Multiple isolates from each stomach of 42 patients were evaluated by drug-susceptibility tests with four antibiotics to demonstrate community heterogeneity. The drug-susceptibility test clarified the coexistence of drug-resistant and drug-sensitive isolates in a stomach. For CLR, AMX, MNZ and STFX, 12%, 10%, 33% and 31%, respectively, of all 42 patients were drug-heteroR/S-patients. Sixty-four percent of the 42 patients were drug-heteroR/S for at least one of the four drugs. Drug-homoR-patients and drug-homoS-patients were observed and are summarized in Fig. 1a and Table 1. Of the 28 patients in whom primary eradication with CLR and AMX failed, 11%, 14%, 18% and 25% were drug-heteroR/S for CLR, AMX, MNZ and STFX, respectively. Of the 14 treatment-naïve patients, 14%, 0%, 64% and 43% were drug-heteroR/S for CLR, AMX, MNZ and STFX, respectively.
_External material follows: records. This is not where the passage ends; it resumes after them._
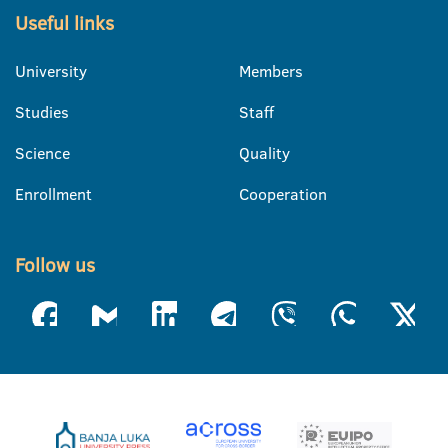
Useful links
University
Members
Studies
Staff
Science
Quality
Enrollment
Cooperation
Follow us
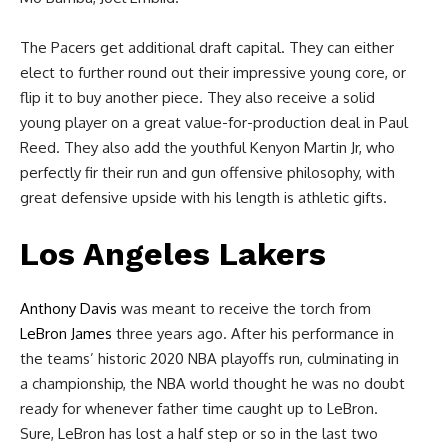
The Pacers get additional draft capital. They can either
elect to further round out their impressive young core, or
flip it to buy another piece. They also receive a solid
young player on a great value-for-production deal in Paul
Reed. They also add the youthful Kenyon Martin Jr, who
perfectly fir their run and gun offensive philosophy, with
great defensive upside with his length is athletic gifts.
Los Angeles Lakers
Anthony Davis
was meant to receive the torch from
LeBron James
three years ago. After his performance in
the teams’ historic 2020 NBA playoffs run, culminating in
a championship, the NBA world thought he was no doubt
ready for whenever father time caught up to LeBron.
Sure, LeBron has lost a half step or so in the last two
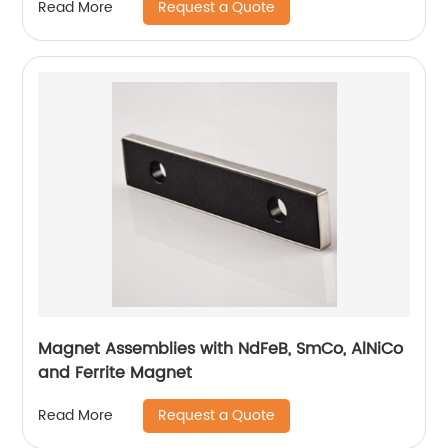
Request a Quote
Read More
Magnet Assemblies with NdFeB, SmCo, AlNiCo
and Ferrite Magnet
Request a Quote
Read More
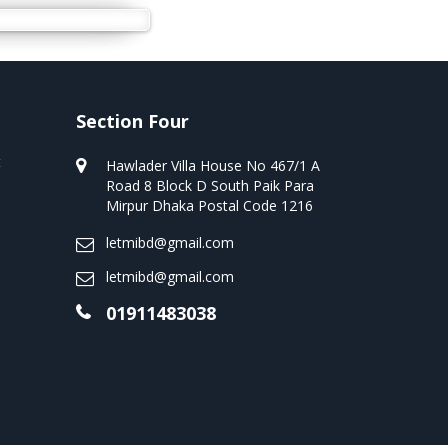
Section Four
t
Hawlader Villa House No 467/1 A
Road 8 Block D South Paik Para
Mirpur Dhaka Postal Code 1216
letmibd@gmail.com
letmibd@gmail.com
01911483038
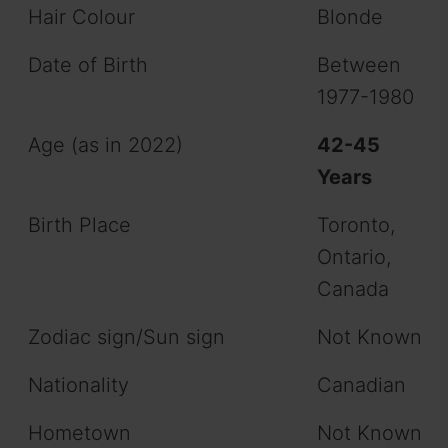
Hair Colour
Blonde
Date of Birth
Between
1977-1980
Age (as in 2022)
42-45
Years
Birth Place
Toronto,
Ontario,
Canada
Zodiac sign/Sun sign
Not Known
Nationality
Canadian
Hometown
Not Known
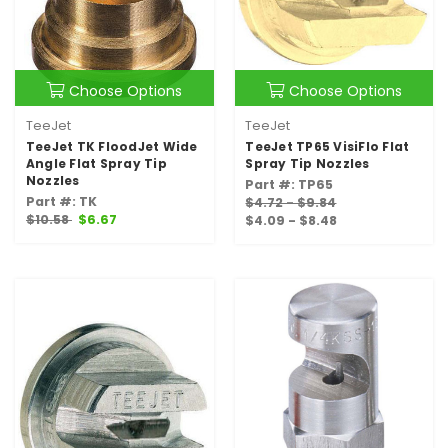
Choose Options
Choose Options
TeeJet
TeeJet
TeeJet TK FloodJet Wide
TeeJet TP65 VisiFlo Flat
Angle Flat Spray Tip
Spray Tip Nozzles
Nozzles
Part #: TP65
Part #: TK
$4.72 - $9.84
$10.58
$6.67
$4.09 - $8.48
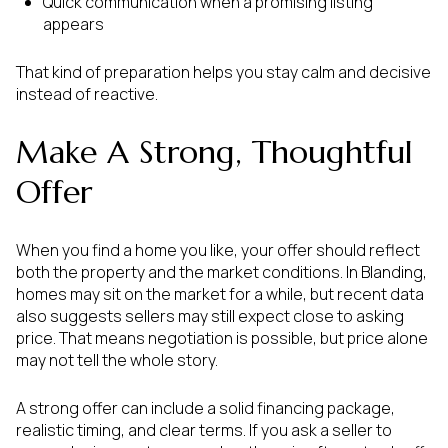
Quick communication when a promising listing
appears
That kind of preparation helps you stay calm and decisive
instead of reactive.
Make A Strong, Thoughtful
Offer
When you find a home you like, your offer should reflect
both the property and the market conditions. In Blanding,
homes may sit on the market for a while, but recent data
also suggests sellers may still expect close to asking
price. That means negotiation is possible, but price alone
may not tell the whole story.
A strong offer can include a solid financing package,
realistic timing, and clear terms. If you ask a seller to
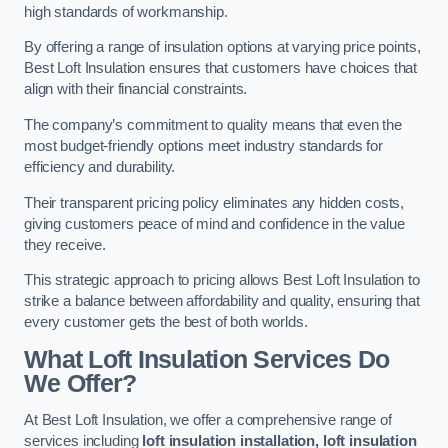
high standards of workmanship.
By offering a range of insulation options at varying price points,
Best Loft Insulation ensures that customers have choices that
align with their financial constraints.
The company’s commitment to quality means that even the
most budget-friendly options meet industry standards for
efficiency and durability.
Their transparent pricing policy eliminates any hidden costs,
giving customers peace of mind and confidence in the value
they receive.
This strategic approach to pricing allows Best Loft Insulation to
strike a balance between affordability and quality, ensuring that
every customer gets the best of both worlds.
What Loft Insulation Services Do
We Offer?
At Best Loft Insulation, we offer a comprehensive range of
services including
loft insulation installation, loft insulation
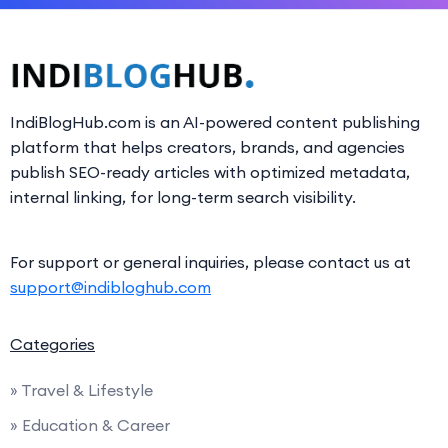
IndiBlogHub.com is an AI-powered content publishing
platform that helps creators, brands, and agencies
publish SEO-ready articles with optimized metadata,
internal linking, for long-term search visibility.
For support or general inquiries, please contact us at
support@indibloghub.com
Categories
» Travel & Lifestyle
» Education & Career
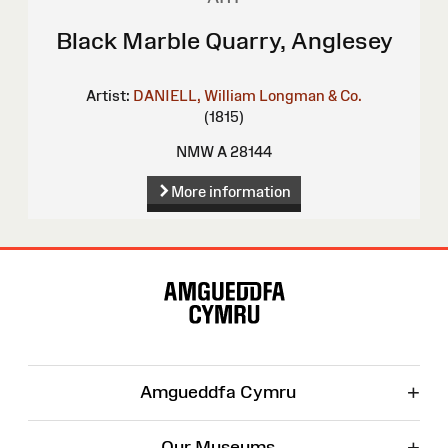
Black Marble Quarry, Anglesey
Artist:
DANIELL, William
Longman & Co.
(1815)
NMW A 28144
More information
Site
Map
+
Amgueddfa Cymru
+
Our Museums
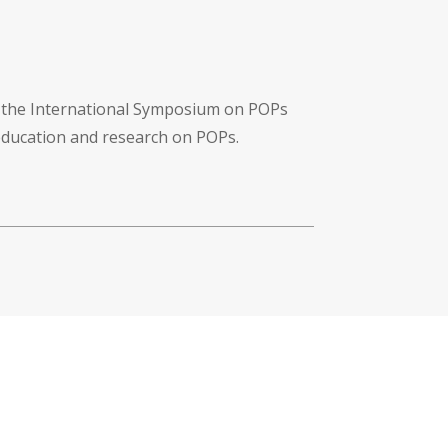
f the International Symposium on POPs
 education and research on POPs.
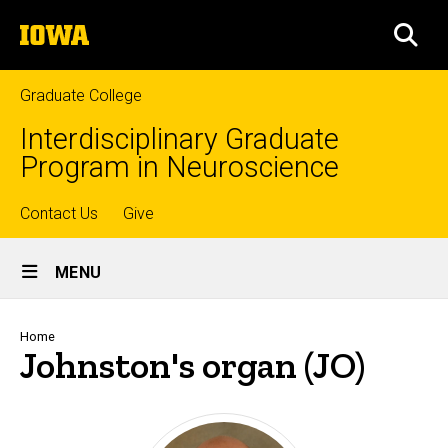
Skip
The
to
SEA
University
main
of
content
Iowa
Graduate College
Interdisciplinary Graduate
Program in Neuroscience
Top
Contact Us
Give
Site
links
MENU
Main
Navigation
Breadcrumb
Home
Johnston's organ (JO)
Fifty-four percent and 86% of patients in the eradication-failure group and the treatment-naïve group, respectively, were drug-heteroR/S for at least one of the four drugs.

Figure 1
figure 1

The proportions of patients and isolates based on drug-susceptibility test with four antibiotics. (a) The 42 patients are classified into three categories; drug-heteroR/S-patients, drug-homoR-patients and drug-homoS-patients. For CLR, the proportion of CLR-homoR-patients is considerable high in the primary eradication-failure group. CLR-homoS-patients dominate in the treatment-naïve group. CLR-heteroR/S-patients are slightly higher in treatment-naïve group than primary eradication-failure group. For AMX, AMX-homoR-patients and AMX-heteroR/S-patients are found in only primary eradication-failure group. For MNZ, MNZ-homoR-patients are found in only primary eradication-failure group and MNZ-heteroR/S-patients dominate in treatment-naïve group. For STFX, STFX-heteroR/S-patients are slightly higher in treatment-naïve group than primary eradication-failure group. STFX-homoR-patients are found in only primary eradication-failure group and STFX-homoS-patients dominate in two groups. light grey square, Drug-homoR-patients; grey square, Drug-heteroR/S-patients; white square, Drug-homoS-patients. (b) Total 512 isolates from 42 patients show the rates of resistant and sensitive isolates in 4 drugs. For CLR, the proportion of resistant isolates is high in primary eradication-failure group but nearly equal in treatment-naïve group. For AMX, resistant isolates are detected in only primary eradication-failure group, however, sensitive isolates dominate in the two groups. For MNZ, the proportion of sensitive isolates is small preponderance in primary eradication-failure group and sensitive isolates dominate in treatment-naïve group. For STFX, the proportion of sensitive isolates dominate in the two groups. light grey square, resistant isolates; white square, sensitive isolates. Failure primary eradication-failure, Naïve treatment-naïve, CLR clarithromycin, AMX amoxicillin, MNZ metronidazole, STFX sitafloxacin.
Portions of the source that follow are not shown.